Fabry Disease and G6PD in Three Family Members with Priapism: Is the Nitric Oxide Pathway to Blame?


Annick Raas-Rothschild, Department of Human Genetics and Metabolic Diseases, Hadassah Hebrew University Medical Center, Ein Kerem Jerusalem 91120, Israel. Tel: +972507874558; Fax: +97226777499; E-mail: annick@hadassah.org.il


Introduction.  Fabry disease is an X-linked multisystem disorder due to alpha galactosidase A deficiency leading to glycosphingolipid accumulation with a predilection for the vascular endothelium and affecting the cardiovascular, renal, and neurologic systems.

Aim.  To report a familial cluster of priapism in three males from a family with Fabry disease and glucose-6-phosphate dehydrogenase (G6PD) deficiency and discuss possible mechanisms.

Methods.  Patient charts, Fabry registry, and literature review.

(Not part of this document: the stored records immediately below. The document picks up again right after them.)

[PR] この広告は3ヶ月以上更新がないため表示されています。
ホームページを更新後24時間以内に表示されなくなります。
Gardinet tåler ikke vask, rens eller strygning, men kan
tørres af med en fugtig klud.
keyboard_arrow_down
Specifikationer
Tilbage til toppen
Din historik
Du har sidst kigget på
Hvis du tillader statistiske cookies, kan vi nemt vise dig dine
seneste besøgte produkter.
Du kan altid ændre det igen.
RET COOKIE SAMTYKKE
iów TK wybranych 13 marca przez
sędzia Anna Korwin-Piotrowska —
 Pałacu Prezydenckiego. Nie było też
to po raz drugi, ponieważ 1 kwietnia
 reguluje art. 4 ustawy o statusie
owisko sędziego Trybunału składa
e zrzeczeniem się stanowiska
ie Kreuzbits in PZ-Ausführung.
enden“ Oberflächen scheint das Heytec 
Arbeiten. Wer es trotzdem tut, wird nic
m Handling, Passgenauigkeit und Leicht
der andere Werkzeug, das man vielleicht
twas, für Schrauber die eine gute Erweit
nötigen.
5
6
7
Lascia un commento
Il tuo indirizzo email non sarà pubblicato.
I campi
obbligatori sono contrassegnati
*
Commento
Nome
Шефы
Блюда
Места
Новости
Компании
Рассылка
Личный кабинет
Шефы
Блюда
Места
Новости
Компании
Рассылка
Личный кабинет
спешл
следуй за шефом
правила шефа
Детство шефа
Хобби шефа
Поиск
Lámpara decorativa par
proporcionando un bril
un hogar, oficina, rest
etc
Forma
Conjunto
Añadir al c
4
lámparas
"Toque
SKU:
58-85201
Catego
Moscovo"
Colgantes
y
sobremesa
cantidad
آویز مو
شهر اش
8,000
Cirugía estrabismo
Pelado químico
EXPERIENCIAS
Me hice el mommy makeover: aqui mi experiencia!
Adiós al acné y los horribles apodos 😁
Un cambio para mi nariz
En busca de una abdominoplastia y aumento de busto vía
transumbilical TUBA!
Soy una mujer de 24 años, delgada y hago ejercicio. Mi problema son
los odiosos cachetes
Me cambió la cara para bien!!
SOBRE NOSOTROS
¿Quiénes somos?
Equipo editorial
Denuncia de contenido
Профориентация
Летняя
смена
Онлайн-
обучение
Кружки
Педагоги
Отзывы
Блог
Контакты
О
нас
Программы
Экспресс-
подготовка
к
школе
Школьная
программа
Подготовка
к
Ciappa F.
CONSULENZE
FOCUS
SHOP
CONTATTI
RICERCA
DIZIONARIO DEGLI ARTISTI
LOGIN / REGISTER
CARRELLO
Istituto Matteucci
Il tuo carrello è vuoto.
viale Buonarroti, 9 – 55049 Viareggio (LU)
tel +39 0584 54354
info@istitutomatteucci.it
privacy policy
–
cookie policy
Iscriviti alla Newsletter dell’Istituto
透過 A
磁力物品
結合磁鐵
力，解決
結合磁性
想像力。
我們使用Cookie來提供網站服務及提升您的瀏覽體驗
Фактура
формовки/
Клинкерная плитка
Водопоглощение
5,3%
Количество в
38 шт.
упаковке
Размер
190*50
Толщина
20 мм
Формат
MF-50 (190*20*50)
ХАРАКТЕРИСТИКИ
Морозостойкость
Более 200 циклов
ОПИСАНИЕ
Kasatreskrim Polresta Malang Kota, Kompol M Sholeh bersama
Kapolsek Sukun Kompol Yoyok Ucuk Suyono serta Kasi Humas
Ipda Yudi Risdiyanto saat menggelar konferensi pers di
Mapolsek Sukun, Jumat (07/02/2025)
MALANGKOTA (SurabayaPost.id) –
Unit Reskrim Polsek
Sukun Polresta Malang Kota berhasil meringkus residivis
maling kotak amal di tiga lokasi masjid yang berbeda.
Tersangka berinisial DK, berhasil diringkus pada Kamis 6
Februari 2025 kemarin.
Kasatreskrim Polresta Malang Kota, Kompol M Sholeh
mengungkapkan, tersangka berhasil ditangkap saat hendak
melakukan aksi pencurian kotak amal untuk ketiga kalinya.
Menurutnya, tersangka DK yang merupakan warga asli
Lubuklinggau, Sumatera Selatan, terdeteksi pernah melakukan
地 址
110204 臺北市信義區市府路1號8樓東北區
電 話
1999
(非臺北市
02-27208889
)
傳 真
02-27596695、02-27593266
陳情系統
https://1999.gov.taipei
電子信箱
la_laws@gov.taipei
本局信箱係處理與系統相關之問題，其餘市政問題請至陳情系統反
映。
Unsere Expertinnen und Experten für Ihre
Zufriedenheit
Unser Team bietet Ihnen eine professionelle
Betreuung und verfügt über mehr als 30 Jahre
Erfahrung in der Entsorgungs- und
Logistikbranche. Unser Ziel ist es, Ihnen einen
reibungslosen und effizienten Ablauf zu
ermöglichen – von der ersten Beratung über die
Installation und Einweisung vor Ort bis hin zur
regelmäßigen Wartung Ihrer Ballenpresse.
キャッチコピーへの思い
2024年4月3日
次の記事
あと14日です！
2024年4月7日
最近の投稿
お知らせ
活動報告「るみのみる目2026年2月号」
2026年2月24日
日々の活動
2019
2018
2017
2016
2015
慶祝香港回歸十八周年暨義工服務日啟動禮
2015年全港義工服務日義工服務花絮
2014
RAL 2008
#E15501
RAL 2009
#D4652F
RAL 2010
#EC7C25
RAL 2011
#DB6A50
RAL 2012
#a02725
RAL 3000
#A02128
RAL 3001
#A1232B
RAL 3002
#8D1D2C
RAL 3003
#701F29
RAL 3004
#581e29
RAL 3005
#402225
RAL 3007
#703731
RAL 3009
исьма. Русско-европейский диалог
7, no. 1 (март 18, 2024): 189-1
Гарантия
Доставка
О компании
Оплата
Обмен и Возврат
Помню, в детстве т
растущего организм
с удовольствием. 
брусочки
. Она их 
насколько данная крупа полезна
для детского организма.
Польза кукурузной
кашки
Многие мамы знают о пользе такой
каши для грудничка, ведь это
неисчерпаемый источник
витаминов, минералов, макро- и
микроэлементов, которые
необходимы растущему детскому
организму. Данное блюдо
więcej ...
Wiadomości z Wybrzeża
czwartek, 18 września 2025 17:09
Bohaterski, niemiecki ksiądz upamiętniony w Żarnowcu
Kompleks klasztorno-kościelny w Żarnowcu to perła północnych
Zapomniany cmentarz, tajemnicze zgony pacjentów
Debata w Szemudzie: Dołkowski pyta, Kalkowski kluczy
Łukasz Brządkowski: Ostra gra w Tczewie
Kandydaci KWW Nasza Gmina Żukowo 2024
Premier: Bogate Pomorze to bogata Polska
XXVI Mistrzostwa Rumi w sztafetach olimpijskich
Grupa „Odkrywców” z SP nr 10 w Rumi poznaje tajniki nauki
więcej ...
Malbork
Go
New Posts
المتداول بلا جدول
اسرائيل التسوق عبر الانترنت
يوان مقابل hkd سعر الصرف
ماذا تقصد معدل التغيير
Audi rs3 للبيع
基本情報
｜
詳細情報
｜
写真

Results.  Priapism has been reported in 6 males among the 1,558 males of the Fabry registry. Eight additional case reports of priapism in patients with Fabry disease and two reports of patients with G6PD were collected from the literature. Derangement in the nitric oxide (NO) pathway, which can occur in both Fabry disease and G6PD, is suggested as a hypothesis for the priapism in our patients.

Conclusions.  It is suggested that priapism should be included in the list of clinical symptoms of Fabry patients and that Fabry disease should be added to the differential diagnosis of priapism. Furthermore, the association of G6PD and Fabry disease with priapism emphasizes the need for further study to explore the role of NO metabolism in the etiology of Fabry disease manifestations. Backenroth R, Landau EH, Goren M, and Raas-Rothschild A. Fabry disease and G6PD in three family members with priapism: Is the nitric oxide pathway to blame? J Sex Med 2010;7:1588–1591.